**Material to process**

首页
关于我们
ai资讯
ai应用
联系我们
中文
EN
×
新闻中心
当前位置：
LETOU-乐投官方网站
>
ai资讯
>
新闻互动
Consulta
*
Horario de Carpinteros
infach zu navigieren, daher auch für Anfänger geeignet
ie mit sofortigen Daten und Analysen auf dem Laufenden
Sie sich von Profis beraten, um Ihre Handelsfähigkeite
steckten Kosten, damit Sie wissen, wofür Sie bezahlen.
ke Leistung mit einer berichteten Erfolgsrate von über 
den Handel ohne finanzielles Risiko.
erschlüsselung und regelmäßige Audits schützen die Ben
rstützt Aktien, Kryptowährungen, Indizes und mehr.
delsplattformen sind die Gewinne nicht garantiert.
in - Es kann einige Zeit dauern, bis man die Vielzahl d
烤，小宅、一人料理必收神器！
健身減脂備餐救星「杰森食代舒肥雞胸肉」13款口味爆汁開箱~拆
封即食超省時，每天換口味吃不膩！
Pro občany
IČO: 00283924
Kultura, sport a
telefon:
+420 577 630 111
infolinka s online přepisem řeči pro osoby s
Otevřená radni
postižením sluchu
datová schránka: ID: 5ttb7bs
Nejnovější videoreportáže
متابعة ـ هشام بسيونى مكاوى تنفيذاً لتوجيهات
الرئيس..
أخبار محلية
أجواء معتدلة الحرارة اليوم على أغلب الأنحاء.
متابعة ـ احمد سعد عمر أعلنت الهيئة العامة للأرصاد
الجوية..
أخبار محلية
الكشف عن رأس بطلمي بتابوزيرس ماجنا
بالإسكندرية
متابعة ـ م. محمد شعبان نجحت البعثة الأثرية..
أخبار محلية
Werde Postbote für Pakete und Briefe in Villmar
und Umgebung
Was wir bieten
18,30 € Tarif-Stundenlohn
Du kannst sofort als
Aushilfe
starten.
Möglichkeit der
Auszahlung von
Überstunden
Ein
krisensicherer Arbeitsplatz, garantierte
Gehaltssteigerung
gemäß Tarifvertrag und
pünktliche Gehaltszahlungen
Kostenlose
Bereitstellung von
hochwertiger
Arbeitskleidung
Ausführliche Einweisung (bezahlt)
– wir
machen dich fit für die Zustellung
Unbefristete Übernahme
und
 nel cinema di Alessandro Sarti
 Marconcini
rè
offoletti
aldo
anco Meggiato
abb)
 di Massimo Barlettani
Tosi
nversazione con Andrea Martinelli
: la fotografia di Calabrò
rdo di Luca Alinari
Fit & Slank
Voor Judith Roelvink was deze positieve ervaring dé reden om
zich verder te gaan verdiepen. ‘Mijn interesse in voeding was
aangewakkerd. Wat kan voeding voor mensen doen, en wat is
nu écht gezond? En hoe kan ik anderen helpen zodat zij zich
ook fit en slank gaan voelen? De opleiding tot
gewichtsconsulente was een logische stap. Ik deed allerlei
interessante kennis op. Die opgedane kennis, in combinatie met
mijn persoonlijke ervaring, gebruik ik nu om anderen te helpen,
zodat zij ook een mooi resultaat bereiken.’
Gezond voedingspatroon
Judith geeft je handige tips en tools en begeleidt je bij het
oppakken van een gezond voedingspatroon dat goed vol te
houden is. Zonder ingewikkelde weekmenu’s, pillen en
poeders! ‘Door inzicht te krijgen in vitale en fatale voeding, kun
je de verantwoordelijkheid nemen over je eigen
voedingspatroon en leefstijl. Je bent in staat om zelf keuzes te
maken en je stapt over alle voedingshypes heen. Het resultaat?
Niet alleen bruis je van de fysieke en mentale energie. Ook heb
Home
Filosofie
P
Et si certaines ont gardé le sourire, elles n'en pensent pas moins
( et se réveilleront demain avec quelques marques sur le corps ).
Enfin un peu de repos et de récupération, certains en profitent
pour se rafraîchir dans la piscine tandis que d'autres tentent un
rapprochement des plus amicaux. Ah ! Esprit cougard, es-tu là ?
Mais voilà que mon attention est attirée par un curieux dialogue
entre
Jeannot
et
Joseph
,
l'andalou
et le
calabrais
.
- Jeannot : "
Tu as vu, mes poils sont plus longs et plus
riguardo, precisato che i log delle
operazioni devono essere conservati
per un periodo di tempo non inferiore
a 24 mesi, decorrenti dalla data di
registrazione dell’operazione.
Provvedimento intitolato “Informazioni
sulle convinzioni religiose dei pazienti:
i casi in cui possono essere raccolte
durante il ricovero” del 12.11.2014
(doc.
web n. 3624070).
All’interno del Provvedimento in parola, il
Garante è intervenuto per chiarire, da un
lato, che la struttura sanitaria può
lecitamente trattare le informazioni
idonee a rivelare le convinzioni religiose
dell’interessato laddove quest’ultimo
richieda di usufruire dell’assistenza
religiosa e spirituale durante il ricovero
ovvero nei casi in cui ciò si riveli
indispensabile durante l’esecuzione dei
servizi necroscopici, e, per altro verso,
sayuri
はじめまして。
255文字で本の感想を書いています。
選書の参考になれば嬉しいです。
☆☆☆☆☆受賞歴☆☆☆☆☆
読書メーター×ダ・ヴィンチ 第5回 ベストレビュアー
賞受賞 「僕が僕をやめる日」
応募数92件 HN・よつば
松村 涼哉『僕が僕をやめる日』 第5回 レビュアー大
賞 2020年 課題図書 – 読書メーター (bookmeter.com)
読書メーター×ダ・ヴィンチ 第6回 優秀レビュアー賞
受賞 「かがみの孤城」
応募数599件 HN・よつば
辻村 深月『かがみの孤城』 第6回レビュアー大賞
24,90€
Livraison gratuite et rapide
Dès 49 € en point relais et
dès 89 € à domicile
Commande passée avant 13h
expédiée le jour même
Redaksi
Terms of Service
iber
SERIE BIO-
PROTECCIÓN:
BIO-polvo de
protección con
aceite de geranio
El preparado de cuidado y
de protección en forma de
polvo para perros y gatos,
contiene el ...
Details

**Exercise goal**
Lines that hold "durante" are the ones to copy, so pick each out from the data.

**Expected answer**
durante il ricovero” del 12.11.2014
religiosa e spirituale durante il ricovero
indispensabile durante l’esecuzione dei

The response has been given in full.